While embedding models excel at capturing semantic relationships, they can miss exact keyword matches. BM25 (Best Matching 25) is a ranking method to find precise word or phrase matches from the documents. BM25 works on TF-IDF(Term Frequency - Inverse Document Frequency) encoding that measures how important a word is to a document and eliminates common words.

Retrieval with BM25:

Document Chunking
Chunks to TF-IDF encodings
BM25 for keyword matching
Adding top-k matches to the retriever for generating a response

The Problem

Due to limitations caused by chunk overlapping size, traditional RAG solutions remove context between individual chunks when encoding information, which often results in the system failing to retrieve the relevant information from the knowledge base.

For example, imagine you had a collection of financial information (say, U.S. SEC filings) embedded in your knowledge base, and you received the following question: "What was the revenue growth for ACME Corp in Q2 2023?"

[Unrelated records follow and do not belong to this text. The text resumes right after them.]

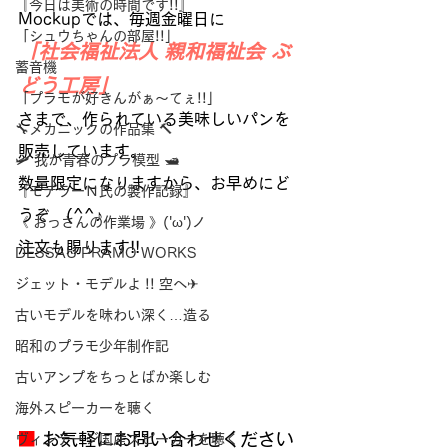
『今日は美術の時間です!!』
Mockupでは、毎週金曜日に
「シュウちゃんの部屋!!」
「社会福祉法人 親和福祉会 ぶ
蓄音機
どう工房」
「プラモが好きんがぁ～てぇ!!」
さまで、作られている美味しいパンを
🔧メカニックの作品集 🔨
販売しています。
🛩 我が青春のプラ模型 🛥
数量限定になりますから、お早めにど
『モデラーＮ氏の製作記録』
うぞ　(^^♪　
《 おっさんの作業場 》('ω')ノ
注文も賜ります!!
DESSAU PRAMO WORKS
ジェット・モデルよ !! 空へ✈
古いモデルを味わい深く…造る
昭和のプラモ少年制作記
古いアンプをちっとばか楽しむ
海外スピーカーを聴く
■
 お気軽にお問い合わせください 
ヴィンテージ国産スピーカーを聴く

A relevant chunk might contain the text: "The company's revenue grew by 3% over the previous quarter." However, this chunk on its own doesn't specify which company it's referring to or the relevant time period, making it difficult to retrieve the right information or use the information effectively.

Solution: Contextual Retrieval

Contextual Retrieval solves this problem by prepending chunk-specific context to each chunk before encoding (50-100 tokens of additional context).